Меня вдруг что-то толкнуло изнутри – так вспоминаешь что-то смутное, но плохо это осознаёшь.
- Девчонка в синем платье, - сказал я, уселся за стол и примолк.
Что-то уже было такое. Девчонка в синем платье. Я повторил это ещё несколько раз, пока не увидел лицо Сармана.

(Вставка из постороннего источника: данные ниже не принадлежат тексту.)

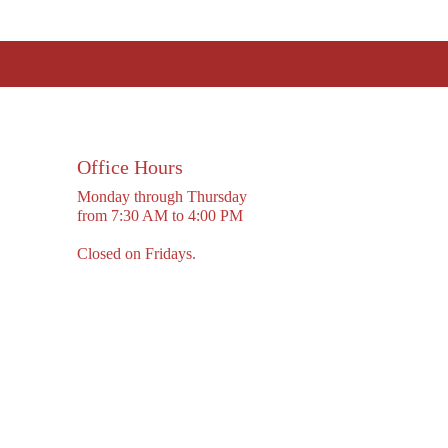
Office Hours
Monday through Thursday
from 7:30 AM to 4:00 PM
Closed on Fridays.
cy Policy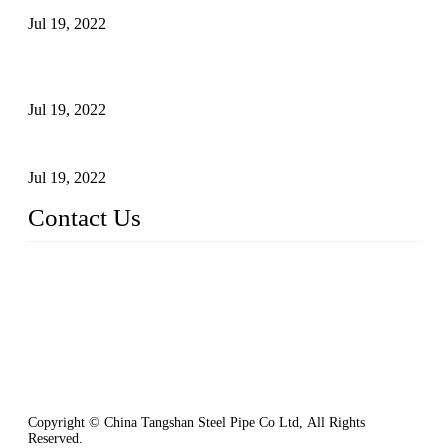
Jul 19, 2022
Test Methods for Fully Automatic Argon Arc Welding of
Carbon Steel Pipes
Jul 19, 2022
Defects Caused by Heating and Their Prevention
Jul 19, 2022
Contact Us
China Tangshan Steel Pipe Co., Ltd.
Address: No. 9, Binhe Road, Tangshan, Hebei, China.
Email:
sales@steel-pipes.com
Copyright © China Tangshan Steel Pipe Co Ltd, All Rights
Reserved.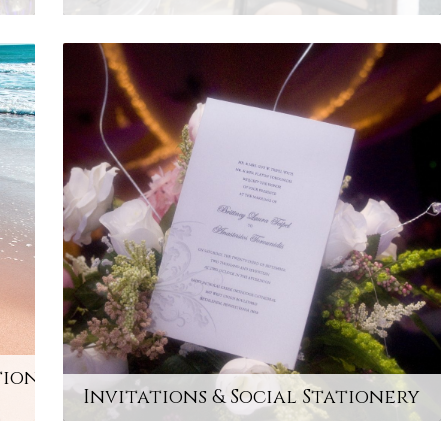
tion
Invitations & Social Stationery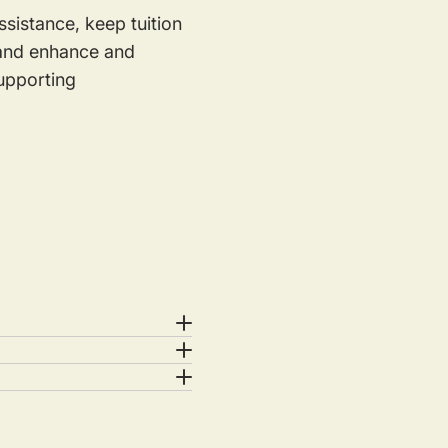
sistance, keep tuition
s and enhance and
supporting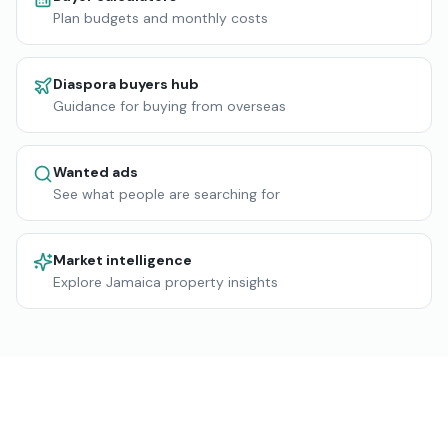
Plan budgets and monthly costs
Diaspora buyers hub
Guidance for buying from overseas
Wanted ads
See what people are searching for
Market intelligence
Explore Jamaica property insights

- С тобой всё в порядке? – заботливо спросил он. – Ты уверен, что это синее платье, а не белая горячка?
- Слушай, - я воззрился ему в глаза. – Ты веришь в приметы?
- В общем, верю, - сказал Сарман, гася сигарету и вставая. – Конечно. Если, например, ты видишь красивые ножки, то вечер будет хороший. А если повезёт, то и ночь тоже. Ты сам знаешь эту народную примету… Пошли, бэби. Утро пришло в этот странный мир. Вставай, нас ждут великие дела.
Мы оделись, вышли на улицу и вдвоём, дружно, плечом к плечу, обшарили всю площадку уже озарённую светом наступающего дня. И ничего не нашли.
 
Я явился на работу, как никогда, раньше времени, мрачный, расстроенный донельзя, голодный, злой, перемазанный в грязи и песке. Мечтать в таком состоянии можно было только об одном: добраться до бассейна и рухнуть в чистую воду. И потом чего-то пожрать. И потом с горя завалиться спать и не просыпаться трое суток.
В своей каптёрке, матерясь на загромождённые ящиками полки и раздражённо пиная коробки кулаками, я выкопал из заначки чистые трусы с футболкой. Замотал их в полотенце, сунул за пазуху и, нелюбезно буркая в ответ на приветствия сотрудников, маханул по переходу в соседний корпус.
В бассейне кто-то плескался, от злости я даже не стал выяснять, кто там сегодня составит мне утреннюю компанию. Чёрт с ними, со всеми, сегодня - и всегда!
Злобно стянул рубаху, потом – джинсы, шмякнул на лавку. До моего слуха не сразу дошёл лёгкий тренькающий звук. Ласкающий и нежный. Очень нежный и очень ласкающий. Практически музыкальный. Так оканчивается какая-то лёгкая, детская музыкальная пьеска. Треньк… Дзиннь… Светло и высоко.
Я замер.
Ещё не веря, я медленно, как робот, не поворачивая шею, огляделся.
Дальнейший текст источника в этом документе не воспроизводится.